DATA EXTRACT section start

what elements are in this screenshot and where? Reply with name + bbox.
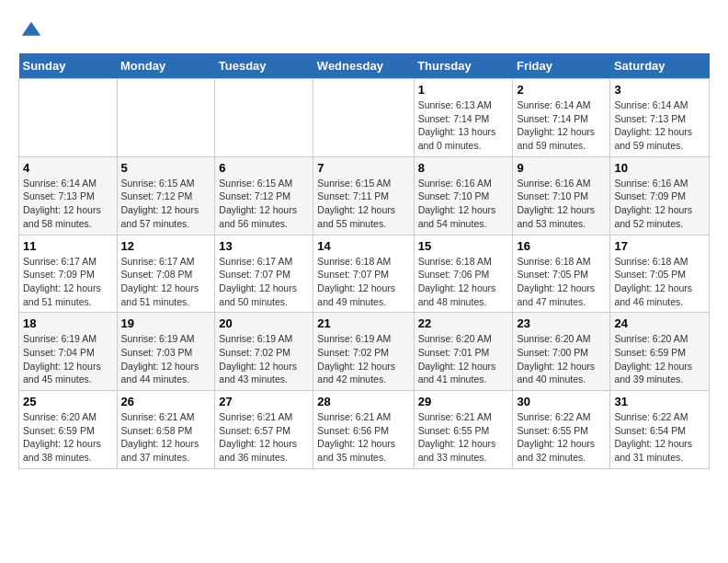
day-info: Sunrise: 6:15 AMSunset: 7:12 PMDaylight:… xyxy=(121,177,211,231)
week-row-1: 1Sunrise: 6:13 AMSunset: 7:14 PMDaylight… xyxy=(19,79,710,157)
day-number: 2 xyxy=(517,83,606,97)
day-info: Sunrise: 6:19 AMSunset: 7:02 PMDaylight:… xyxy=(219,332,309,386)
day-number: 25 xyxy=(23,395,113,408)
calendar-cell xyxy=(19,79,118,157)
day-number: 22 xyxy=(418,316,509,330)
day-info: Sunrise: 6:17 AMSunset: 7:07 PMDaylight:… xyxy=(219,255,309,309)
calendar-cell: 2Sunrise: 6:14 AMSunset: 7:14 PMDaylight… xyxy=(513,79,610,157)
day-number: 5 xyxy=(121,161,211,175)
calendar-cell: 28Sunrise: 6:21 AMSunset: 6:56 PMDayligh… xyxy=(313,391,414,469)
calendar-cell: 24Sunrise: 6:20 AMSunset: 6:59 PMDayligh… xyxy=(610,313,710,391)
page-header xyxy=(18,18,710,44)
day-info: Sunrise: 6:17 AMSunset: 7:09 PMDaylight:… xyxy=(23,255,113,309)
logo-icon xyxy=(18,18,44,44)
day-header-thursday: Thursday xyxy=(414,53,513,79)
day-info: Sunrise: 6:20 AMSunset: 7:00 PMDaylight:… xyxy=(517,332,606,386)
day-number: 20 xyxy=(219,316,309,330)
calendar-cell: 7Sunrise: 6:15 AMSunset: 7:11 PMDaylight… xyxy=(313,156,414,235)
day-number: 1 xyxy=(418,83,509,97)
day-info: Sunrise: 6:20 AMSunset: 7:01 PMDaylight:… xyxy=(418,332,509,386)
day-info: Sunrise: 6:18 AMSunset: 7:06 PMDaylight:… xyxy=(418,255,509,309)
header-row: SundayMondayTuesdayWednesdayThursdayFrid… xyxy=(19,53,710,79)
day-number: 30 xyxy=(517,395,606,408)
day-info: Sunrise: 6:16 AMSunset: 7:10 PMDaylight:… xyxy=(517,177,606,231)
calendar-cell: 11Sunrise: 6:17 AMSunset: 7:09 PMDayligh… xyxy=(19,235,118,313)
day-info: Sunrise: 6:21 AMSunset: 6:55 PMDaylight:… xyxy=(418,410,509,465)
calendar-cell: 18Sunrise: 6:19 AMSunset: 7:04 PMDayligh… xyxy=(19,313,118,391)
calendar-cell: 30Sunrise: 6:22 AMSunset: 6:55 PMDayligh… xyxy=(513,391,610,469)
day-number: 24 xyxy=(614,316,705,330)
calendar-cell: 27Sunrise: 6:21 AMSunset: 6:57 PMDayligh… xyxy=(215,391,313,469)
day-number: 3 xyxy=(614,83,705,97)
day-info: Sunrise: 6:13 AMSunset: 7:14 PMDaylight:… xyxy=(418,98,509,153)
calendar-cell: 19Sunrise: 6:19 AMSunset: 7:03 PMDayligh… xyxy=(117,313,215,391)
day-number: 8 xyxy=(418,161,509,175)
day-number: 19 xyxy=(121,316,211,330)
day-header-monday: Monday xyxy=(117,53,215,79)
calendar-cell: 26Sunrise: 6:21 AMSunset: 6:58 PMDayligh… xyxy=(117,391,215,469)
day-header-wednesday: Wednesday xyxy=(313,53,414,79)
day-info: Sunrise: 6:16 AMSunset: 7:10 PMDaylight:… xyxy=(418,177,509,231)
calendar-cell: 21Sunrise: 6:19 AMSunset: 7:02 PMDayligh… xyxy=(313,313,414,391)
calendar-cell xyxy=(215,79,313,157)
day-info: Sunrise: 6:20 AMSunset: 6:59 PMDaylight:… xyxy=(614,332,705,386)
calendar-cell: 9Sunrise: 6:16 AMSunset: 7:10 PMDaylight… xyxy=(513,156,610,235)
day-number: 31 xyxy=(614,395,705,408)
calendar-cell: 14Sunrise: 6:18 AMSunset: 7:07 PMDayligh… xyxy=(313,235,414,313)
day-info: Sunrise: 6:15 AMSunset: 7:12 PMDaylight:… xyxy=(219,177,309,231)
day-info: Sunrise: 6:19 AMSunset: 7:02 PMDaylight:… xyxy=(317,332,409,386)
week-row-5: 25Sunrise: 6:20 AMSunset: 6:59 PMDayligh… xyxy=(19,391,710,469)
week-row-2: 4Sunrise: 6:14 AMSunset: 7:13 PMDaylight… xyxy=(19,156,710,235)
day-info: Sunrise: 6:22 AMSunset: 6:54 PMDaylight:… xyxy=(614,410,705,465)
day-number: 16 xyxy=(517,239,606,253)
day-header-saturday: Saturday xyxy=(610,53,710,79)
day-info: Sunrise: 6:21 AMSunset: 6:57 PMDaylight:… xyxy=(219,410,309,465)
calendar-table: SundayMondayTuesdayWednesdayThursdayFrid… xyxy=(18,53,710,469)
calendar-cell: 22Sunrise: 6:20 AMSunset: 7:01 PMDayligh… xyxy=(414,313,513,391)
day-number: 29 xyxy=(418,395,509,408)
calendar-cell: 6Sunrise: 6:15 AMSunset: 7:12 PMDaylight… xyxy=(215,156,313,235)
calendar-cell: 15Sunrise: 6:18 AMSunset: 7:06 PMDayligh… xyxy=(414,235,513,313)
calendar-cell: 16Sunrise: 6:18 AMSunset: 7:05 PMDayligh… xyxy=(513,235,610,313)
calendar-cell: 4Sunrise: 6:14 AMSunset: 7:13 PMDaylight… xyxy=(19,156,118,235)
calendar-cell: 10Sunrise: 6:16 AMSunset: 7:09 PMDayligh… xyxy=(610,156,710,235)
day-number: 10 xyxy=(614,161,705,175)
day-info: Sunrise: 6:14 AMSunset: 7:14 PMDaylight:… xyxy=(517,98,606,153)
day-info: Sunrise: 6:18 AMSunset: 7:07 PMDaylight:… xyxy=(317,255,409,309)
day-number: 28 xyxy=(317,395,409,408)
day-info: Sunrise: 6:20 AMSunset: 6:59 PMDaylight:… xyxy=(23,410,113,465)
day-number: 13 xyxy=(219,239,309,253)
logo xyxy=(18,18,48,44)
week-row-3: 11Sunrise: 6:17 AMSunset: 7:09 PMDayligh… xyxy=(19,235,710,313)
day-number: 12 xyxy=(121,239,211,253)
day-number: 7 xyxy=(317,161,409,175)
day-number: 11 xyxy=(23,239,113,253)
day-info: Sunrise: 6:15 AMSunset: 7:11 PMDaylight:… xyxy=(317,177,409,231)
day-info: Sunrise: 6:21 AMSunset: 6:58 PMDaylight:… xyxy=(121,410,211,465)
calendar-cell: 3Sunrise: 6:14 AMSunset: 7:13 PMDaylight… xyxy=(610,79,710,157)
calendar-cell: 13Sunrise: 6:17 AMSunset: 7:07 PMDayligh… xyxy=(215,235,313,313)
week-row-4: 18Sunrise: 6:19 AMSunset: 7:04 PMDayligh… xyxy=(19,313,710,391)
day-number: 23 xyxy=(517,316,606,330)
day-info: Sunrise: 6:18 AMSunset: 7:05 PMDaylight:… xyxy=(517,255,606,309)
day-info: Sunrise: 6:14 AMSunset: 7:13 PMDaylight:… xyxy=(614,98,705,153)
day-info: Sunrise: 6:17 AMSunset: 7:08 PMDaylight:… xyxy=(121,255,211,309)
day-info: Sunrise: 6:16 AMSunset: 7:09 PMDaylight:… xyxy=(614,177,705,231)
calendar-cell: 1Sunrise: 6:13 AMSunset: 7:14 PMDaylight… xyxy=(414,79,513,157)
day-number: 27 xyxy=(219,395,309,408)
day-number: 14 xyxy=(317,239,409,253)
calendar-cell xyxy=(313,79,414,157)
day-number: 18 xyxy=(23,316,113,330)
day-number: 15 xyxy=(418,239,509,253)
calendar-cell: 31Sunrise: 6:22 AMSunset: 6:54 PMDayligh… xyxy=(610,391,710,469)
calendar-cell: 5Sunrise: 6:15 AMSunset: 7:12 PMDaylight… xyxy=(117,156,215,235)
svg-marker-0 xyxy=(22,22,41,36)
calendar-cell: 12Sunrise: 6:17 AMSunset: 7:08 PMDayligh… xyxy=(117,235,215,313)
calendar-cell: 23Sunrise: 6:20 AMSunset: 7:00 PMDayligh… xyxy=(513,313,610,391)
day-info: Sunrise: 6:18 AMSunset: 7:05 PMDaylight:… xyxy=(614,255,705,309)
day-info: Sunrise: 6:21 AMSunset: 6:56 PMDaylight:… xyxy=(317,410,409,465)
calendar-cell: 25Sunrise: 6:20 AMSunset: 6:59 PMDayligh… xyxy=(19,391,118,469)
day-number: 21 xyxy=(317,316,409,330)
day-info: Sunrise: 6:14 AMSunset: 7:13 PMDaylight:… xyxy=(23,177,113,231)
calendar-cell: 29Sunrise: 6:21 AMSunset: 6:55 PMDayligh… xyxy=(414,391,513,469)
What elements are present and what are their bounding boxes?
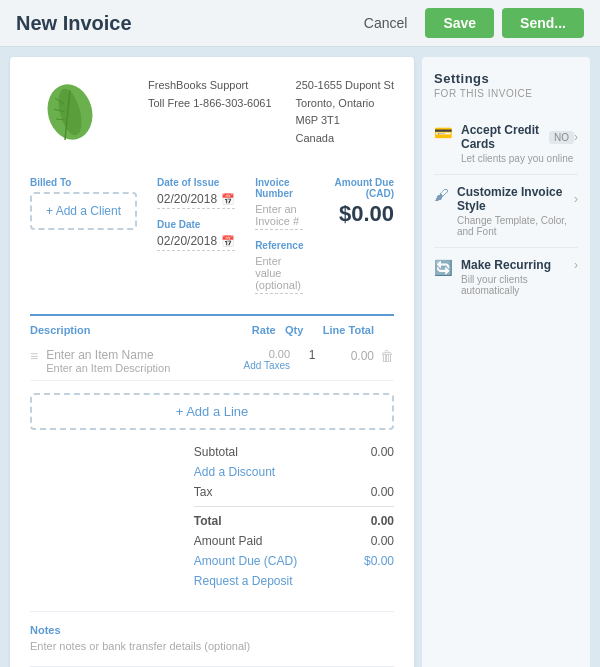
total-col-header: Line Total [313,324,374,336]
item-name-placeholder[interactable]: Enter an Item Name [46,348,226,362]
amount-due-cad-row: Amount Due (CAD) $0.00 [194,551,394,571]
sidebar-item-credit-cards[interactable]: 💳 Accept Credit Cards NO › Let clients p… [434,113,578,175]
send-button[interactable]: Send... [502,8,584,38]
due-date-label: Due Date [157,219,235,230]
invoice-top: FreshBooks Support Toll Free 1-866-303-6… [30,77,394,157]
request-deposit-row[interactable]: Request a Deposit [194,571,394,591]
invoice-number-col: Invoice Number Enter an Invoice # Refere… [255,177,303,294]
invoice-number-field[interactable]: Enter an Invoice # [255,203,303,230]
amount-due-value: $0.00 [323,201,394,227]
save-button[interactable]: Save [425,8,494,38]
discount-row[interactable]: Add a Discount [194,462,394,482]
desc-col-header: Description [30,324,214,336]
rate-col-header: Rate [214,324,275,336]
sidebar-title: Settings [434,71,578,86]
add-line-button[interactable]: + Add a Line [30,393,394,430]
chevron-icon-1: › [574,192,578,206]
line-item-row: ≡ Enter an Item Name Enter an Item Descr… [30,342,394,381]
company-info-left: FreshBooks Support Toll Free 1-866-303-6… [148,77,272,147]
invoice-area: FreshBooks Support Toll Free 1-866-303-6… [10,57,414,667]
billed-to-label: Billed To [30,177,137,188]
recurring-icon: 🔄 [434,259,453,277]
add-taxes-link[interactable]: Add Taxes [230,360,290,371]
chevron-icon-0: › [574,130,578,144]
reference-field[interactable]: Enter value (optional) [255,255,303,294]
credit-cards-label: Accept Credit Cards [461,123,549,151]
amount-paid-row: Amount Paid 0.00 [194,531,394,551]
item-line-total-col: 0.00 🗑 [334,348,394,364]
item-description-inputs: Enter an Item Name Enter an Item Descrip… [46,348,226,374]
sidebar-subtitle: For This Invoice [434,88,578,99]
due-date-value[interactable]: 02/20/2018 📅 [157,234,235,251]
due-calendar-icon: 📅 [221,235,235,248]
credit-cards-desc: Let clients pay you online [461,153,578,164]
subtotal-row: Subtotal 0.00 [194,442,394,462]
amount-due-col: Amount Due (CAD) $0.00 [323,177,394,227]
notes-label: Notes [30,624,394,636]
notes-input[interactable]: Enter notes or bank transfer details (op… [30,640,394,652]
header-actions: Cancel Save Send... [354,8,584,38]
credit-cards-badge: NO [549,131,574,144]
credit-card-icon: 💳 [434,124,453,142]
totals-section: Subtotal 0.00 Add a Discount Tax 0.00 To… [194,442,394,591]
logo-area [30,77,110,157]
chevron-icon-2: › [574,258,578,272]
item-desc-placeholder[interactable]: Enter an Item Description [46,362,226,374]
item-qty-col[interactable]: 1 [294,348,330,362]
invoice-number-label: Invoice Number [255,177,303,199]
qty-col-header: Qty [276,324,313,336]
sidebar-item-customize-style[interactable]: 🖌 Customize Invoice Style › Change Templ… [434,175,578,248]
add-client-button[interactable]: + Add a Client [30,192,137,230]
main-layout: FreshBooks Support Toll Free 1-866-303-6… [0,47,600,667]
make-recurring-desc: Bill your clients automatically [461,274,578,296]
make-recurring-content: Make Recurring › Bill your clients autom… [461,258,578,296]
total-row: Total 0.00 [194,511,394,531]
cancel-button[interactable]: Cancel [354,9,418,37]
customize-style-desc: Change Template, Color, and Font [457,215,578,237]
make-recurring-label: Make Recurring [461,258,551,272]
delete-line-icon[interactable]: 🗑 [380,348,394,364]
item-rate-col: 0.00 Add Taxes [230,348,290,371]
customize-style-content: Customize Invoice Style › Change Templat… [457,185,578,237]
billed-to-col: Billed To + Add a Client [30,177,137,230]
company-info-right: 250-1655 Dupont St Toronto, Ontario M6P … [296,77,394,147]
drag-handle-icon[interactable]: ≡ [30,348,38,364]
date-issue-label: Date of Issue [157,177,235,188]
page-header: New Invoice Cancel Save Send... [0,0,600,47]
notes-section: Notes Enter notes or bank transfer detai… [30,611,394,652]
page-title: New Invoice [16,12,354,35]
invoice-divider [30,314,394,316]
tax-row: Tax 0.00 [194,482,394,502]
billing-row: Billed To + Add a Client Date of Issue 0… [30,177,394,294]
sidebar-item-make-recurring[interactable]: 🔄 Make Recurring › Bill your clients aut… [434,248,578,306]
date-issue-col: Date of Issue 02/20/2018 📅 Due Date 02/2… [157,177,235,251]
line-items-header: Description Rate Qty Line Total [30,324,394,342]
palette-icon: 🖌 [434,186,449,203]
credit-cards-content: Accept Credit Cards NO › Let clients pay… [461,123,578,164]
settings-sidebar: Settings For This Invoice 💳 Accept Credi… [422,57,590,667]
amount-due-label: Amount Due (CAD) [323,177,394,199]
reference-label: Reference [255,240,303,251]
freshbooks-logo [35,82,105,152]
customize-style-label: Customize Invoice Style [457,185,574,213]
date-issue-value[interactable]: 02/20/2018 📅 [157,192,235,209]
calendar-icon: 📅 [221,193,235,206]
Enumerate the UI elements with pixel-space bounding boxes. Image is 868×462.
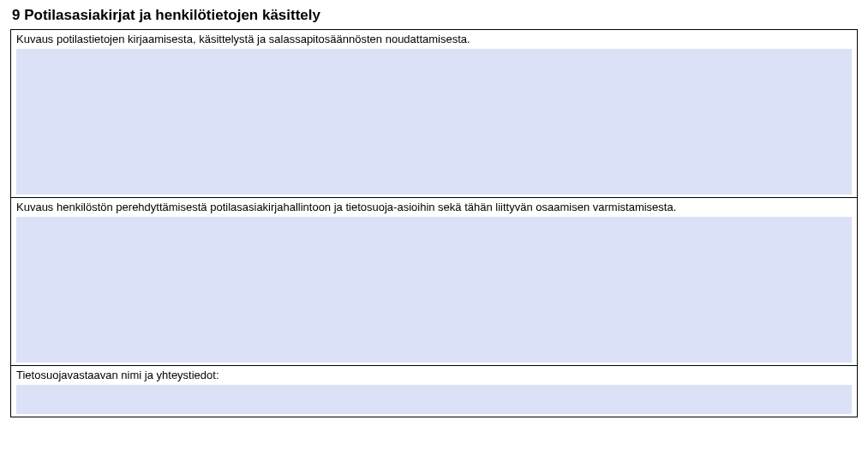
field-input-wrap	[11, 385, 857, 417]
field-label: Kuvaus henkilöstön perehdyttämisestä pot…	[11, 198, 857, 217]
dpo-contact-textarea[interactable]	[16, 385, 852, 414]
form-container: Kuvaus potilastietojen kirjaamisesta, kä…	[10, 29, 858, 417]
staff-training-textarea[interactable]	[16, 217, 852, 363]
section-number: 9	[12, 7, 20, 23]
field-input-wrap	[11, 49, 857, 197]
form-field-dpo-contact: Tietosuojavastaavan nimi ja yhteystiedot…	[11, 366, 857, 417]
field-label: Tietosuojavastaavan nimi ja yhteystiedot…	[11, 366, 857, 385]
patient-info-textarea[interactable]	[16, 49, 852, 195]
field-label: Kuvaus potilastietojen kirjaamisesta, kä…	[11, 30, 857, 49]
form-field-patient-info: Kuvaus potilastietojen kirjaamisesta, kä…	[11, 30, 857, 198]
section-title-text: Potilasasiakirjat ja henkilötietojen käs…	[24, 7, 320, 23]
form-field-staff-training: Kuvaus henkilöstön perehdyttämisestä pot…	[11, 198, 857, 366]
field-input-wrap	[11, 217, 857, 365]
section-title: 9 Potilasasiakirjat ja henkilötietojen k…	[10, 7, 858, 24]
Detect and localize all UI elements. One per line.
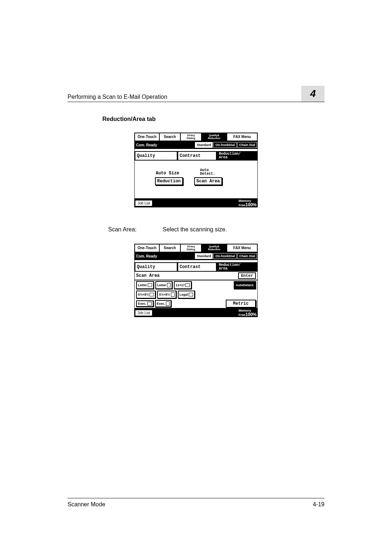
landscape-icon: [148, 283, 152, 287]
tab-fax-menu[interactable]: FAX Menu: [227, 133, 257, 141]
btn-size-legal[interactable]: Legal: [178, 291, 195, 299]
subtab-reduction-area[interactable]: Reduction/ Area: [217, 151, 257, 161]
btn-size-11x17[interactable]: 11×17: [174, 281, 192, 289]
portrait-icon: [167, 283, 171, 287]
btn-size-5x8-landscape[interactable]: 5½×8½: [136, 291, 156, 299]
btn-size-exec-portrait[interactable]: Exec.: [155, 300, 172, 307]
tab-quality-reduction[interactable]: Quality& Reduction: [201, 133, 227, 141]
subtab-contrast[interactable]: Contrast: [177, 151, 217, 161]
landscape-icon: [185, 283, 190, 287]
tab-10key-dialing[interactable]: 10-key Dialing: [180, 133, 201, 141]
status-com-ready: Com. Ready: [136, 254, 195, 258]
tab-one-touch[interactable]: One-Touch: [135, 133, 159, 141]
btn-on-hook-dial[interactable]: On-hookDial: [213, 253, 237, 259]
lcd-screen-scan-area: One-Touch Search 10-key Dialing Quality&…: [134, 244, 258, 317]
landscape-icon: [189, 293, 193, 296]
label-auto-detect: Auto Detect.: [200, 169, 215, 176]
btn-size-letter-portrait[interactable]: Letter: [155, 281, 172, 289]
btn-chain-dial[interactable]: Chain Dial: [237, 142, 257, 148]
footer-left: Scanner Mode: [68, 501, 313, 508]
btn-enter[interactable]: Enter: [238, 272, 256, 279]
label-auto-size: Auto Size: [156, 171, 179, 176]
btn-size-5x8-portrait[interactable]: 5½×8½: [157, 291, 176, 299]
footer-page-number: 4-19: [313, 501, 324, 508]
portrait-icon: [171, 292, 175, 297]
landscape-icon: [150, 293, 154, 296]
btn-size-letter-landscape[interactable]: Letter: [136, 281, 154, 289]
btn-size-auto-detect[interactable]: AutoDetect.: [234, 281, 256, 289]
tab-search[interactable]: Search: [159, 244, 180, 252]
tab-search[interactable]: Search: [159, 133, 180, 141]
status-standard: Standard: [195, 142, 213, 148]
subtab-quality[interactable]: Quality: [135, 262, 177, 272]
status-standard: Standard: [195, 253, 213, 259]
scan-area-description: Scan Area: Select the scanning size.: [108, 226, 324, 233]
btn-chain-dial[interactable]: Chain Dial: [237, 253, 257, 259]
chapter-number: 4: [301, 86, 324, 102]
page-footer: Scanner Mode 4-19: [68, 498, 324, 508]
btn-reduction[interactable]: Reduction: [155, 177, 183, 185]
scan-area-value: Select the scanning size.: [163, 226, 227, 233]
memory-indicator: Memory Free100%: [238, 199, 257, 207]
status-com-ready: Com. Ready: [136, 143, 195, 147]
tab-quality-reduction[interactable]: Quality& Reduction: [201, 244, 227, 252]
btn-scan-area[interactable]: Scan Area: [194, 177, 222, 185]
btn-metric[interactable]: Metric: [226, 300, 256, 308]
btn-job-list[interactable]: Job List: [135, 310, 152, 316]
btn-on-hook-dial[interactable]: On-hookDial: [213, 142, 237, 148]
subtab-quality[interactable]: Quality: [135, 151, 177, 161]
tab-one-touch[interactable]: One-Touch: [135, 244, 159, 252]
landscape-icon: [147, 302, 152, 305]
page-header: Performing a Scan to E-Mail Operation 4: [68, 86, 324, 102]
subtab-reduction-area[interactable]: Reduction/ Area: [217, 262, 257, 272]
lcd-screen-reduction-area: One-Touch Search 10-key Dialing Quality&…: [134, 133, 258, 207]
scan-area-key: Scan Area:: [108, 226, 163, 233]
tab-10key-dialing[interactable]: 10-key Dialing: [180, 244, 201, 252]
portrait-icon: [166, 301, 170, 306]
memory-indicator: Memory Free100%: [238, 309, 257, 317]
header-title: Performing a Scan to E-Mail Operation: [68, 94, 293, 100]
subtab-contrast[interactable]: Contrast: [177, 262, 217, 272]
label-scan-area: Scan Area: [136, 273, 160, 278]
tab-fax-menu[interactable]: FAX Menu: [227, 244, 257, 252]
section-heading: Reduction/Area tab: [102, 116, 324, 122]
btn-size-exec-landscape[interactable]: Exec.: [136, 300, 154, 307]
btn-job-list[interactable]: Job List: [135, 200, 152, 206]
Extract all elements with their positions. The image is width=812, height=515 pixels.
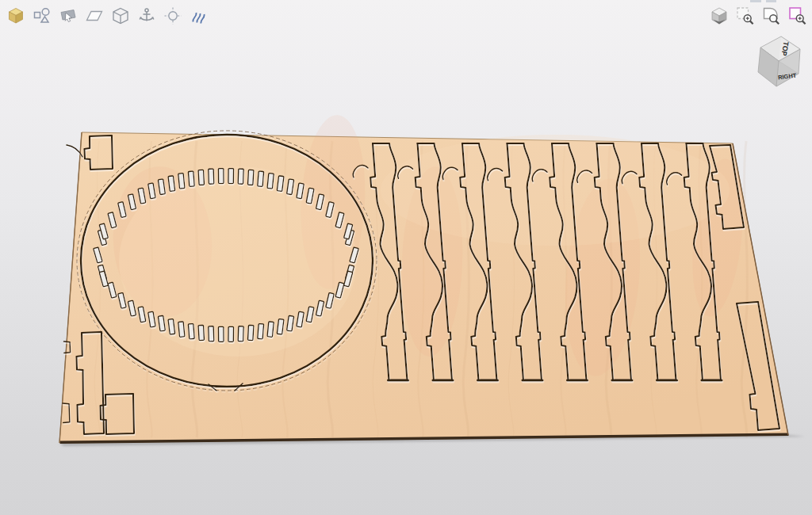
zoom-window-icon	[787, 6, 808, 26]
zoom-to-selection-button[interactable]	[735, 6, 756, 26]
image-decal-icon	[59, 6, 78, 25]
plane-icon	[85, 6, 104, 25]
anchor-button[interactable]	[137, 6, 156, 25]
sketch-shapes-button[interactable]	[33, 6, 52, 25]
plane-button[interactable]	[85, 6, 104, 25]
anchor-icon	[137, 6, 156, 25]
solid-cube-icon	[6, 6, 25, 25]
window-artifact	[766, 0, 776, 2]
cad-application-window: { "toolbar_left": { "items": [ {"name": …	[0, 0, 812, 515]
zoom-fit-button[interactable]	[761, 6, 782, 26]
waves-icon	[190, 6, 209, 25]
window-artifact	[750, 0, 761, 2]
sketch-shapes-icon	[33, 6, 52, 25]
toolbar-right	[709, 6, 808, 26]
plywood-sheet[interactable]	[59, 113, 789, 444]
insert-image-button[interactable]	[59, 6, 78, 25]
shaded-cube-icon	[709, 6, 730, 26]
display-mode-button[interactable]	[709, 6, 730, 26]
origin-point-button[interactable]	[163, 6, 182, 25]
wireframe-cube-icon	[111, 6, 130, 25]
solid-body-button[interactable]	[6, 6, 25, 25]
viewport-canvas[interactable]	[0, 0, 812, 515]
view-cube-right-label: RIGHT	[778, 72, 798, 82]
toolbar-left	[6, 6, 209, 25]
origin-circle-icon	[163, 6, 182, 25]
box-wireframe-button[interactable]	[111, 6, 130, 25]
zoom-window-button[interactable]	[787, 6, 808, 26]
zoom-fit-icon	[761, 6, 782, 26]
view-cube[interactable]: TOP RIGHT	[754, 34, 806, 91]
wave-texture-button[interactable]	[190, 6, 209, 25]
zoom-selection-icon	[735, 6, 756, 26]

DATA EXTRACT section end

→ ABOUT THIS EXERCISE: Copy out whichever lines of the listing contain the word "Taxes".

→ OUTPUT:
add-taxes-link[interactable]: Add Taxes [230,360,290,371]
item-rate-col: 0.00 Add Taxes [230,348,290,371]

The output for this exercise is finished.